Discussion in 'Fish and Aquarium - all types' started by Allie, May 26, 2004.

  1. Allie

    Allie New Member

    This myabe a dumb question but I am still rather new at this fish thing.I just put an air pump thingy in my 10 gal tank because I was told it helps the fish to breathe better or something like that(personally I like the way the bubbles look).I was just curious as to where the best place for one is or does it not matter?Right now it is close to the filter intake tube.Will all the bubbles affect the filtering?Thanks in advance.
     
  2. Obelix

    Obelix New Member

    The little airstones are pretty cool and it on top of adds air to the water helps prevent a film from building up on the surface of the water. Before I added a undergravel filter to my 5 gallon I wedged my air pump in my little cave. The one thing that the bubbler might effect the filter is it could push some of the dirt and stuff that should go into the filer away and thus it wouldn't get sucked up.
     
  3. t_chelle16

    t_chelle16 New Member

    I'd move the bubbles away from the intake. Aside from being really noisy, all those bubbles could cause it to lose it's prime and stop working.

    -Chelle
     
  4. 3_second_memory

    3_second_memory New Member

    bubbles are realy effective, arnt they!

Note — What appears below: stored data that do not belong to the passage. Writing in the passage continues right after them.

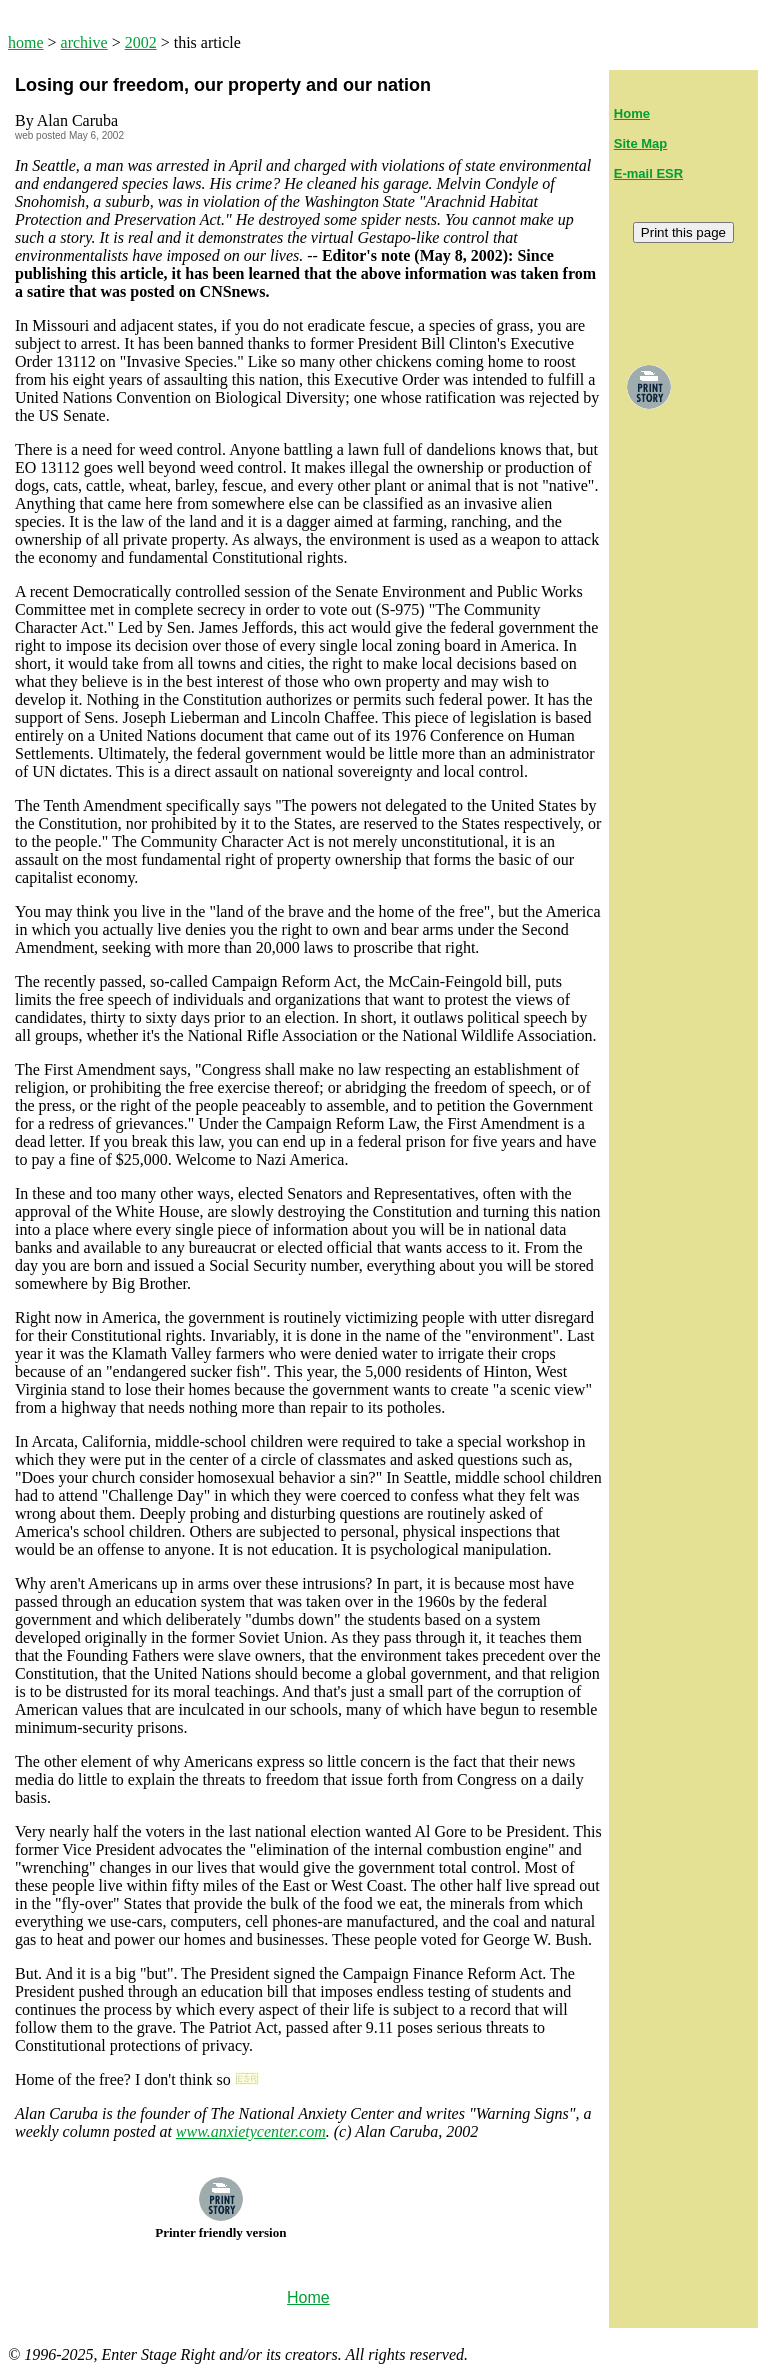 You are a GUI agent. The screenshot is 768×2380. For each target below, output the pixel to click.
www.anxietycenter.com (251, 2131)
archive (84, 42)
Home (632, 113)
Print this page (683, 232)
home (26, 42)
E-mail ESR (648, 173)
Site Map (640, 143)
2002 (141, 42) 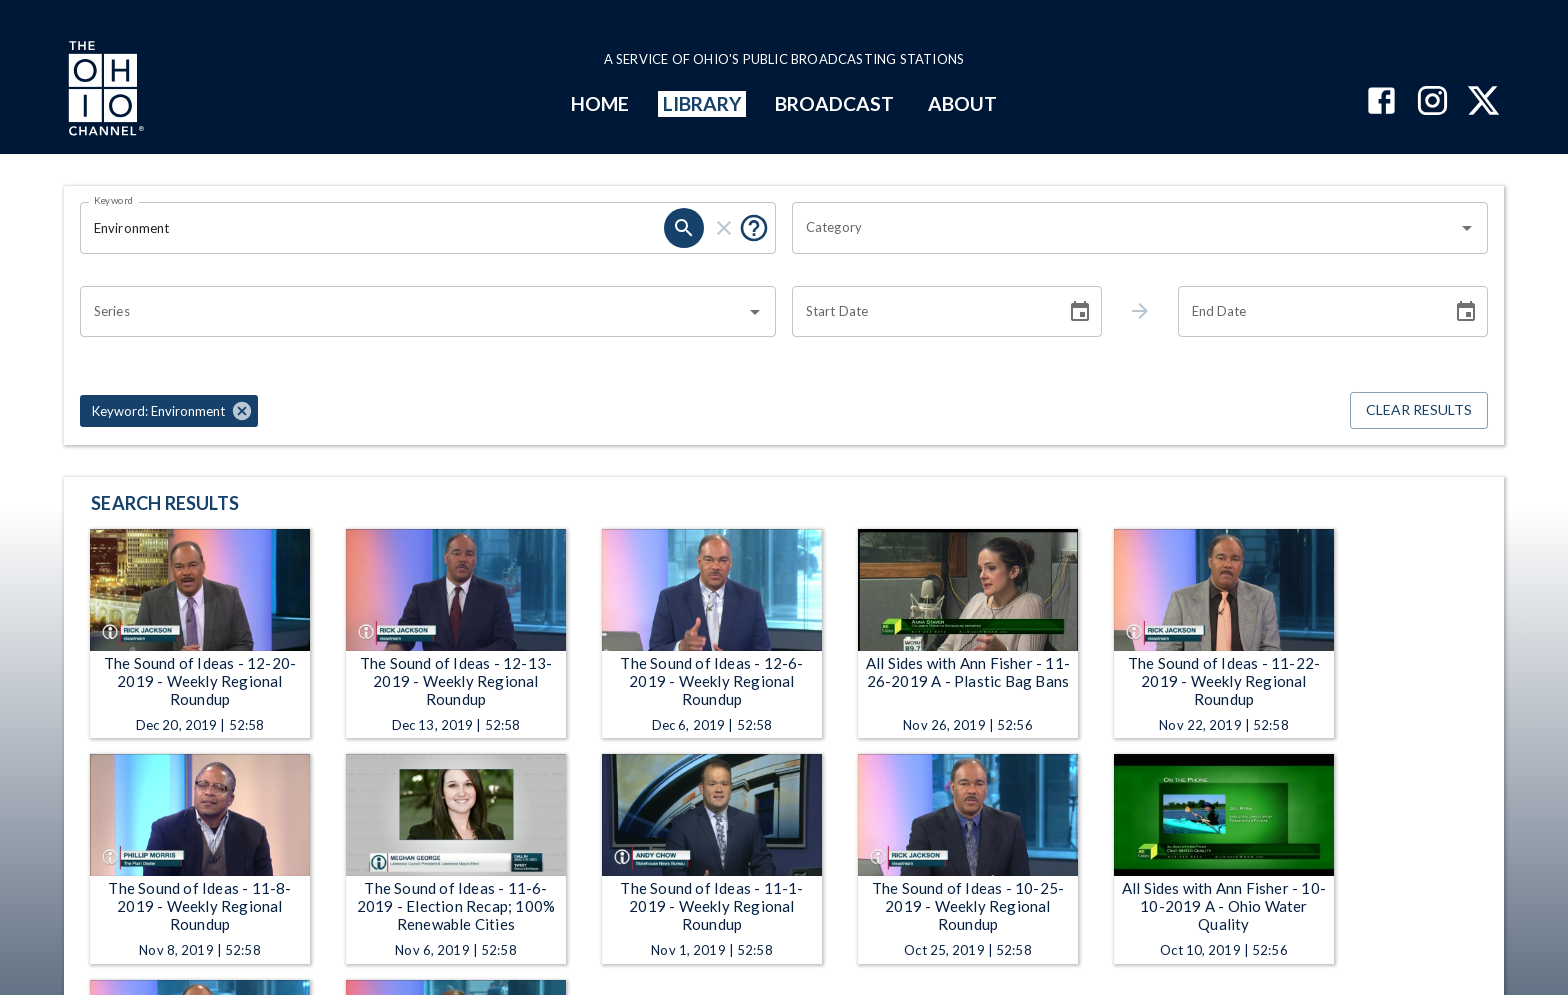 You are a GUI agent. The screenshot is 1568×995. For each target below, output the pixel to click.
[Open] (1467, 228)
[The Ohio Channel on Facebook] (1381, 102)
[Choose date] (1080, 312)
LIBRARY (702, 103)
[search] (684, 228)
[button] (169, 411)
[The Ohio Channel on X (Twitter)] (1483, 102)
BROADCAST (835, 103)
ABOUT (962, 103)
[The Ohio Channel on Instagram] (1432, 102)
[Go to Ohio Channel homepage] (104, 91)
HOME (600, 103)
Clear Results (1419, 410)
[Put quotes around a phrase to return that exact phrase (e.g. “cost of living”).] (754, 228)
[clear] (724, 228)
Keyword (114, 200)
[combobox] (1125, 228)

    you could put the air stone under a bit of gravel so that the bubbles are seen but not the stone, or under a half pot, for the same reason.

    having it by the out air flow of the filter may spread the air round the tank, but could be aproblem fopr the filter as the excess air will as t-chelle said, stop the filter working coz it has air trapped. I get this after iv cleaned the filter, if there is air terapped it is very noisy and inaffective.

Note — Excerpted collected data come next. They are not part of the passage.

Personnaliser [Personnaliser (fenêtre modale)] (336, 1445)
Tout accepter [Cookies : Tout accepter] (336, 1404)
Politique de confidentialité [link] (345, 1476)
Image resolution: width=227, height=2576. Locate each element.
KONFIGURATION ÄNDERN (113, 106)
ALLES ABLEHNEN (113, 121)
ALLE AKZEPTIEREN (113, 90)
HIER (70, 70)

    The air stones are o affective that enough air will get in to the tank for your fish, you will know if there isnt enough air coz the fish will gape near the surface and say ' i need air' .

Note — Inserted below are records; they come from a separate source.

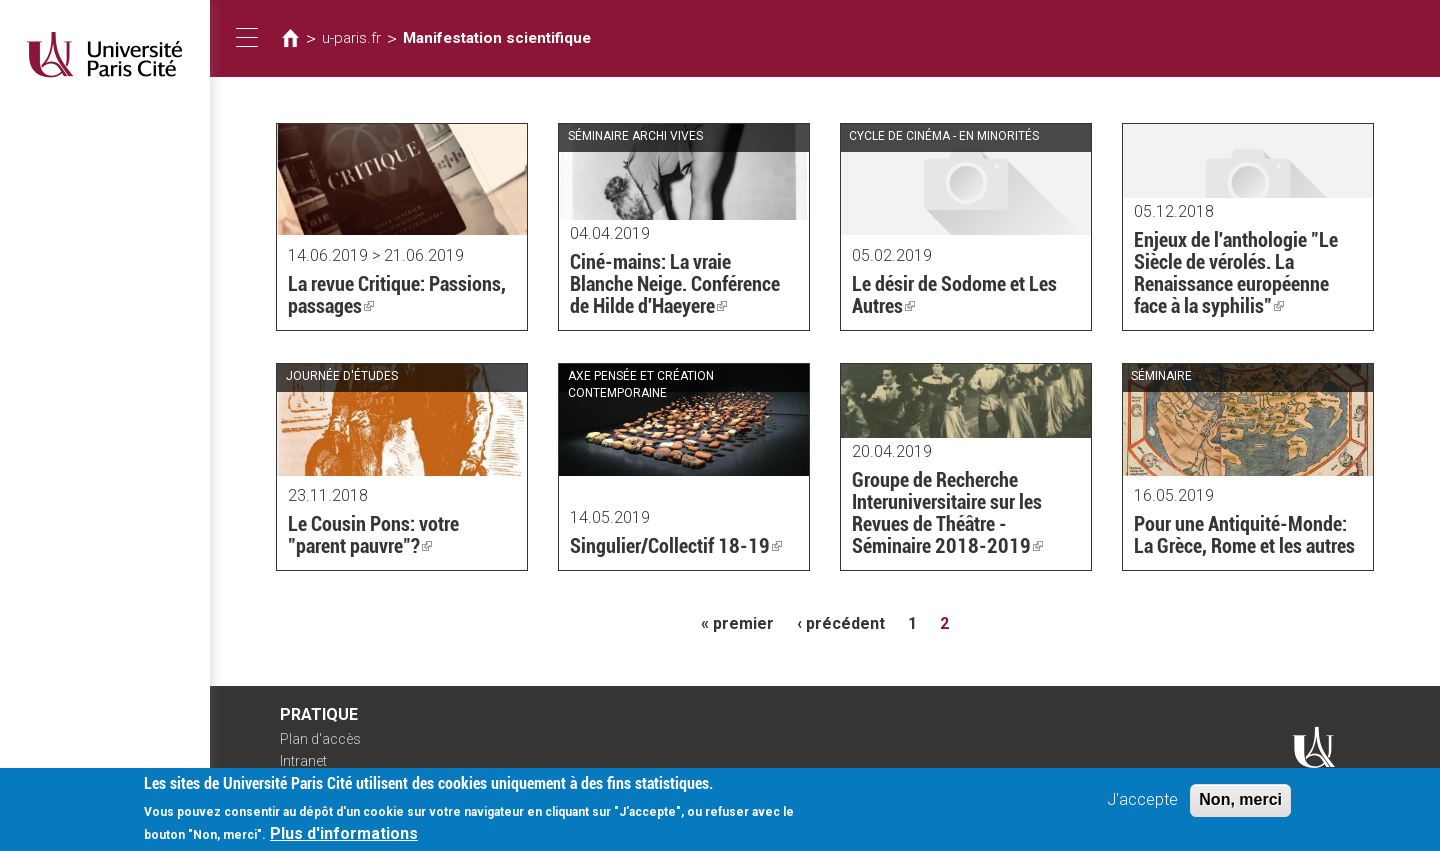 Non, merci (1240, 803)
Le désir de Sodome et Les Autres (954, 295)
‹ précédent (841, 623)
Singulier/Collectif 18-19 (676, 546)
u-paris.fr (351, 38)
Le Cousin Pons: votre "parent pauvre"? (373, 535)
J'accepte (1142, 803)
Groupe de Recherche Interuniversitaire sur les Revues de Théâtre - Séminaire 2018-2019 (947, 513)
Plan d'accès (320, 739)
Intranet (303, 761)
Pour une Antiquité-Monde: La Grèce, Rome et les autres (1244, 535)
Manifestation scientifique (497, 38)
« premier (737, 623)
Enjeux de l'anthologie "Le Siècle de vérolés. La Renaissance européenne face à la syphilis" (1236, 273)
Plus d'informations (344, 837)
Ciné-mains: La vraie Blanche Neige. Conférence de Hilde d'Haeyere (675, 284)
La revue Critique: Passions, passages (397, 295)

    just rememebr that the air stones dont last very long. you wil ahve to change them every now and then otherwise they will wreck your air pump.

    amy.
     
  5. kc5gvn

    kc5gvn New Member

    Hi Allie, While I am still a firm believer that pop-eye disease is bacterial in nature, there is the theory that air bubbles brought into the intake of a filter produce tiny air bubbles from the output and cause pop-eye disease. I myself wouldn't want to risk it and would move the air bubbles away from the intake on your filter.
     
  6. iryna

    iryna Guest


    Not to dispute anything for I don't know things for sure, but I had a fish with a pop-eye disease and I didn't even have airation in the tank. I think I read up on it and it says that it's due to nitrite level being too high, then the fish's blood doesn't carry oxygen as well and they get the pop-eye disease. And I only had one fish out of the whole tank with that problem, so it may as well be something else. At any rate - bubbles, please stay away from filter. Preferrably even at the opposite end of aquarium, so that the water pushed by the bubbles is brought up and recycled by the filter.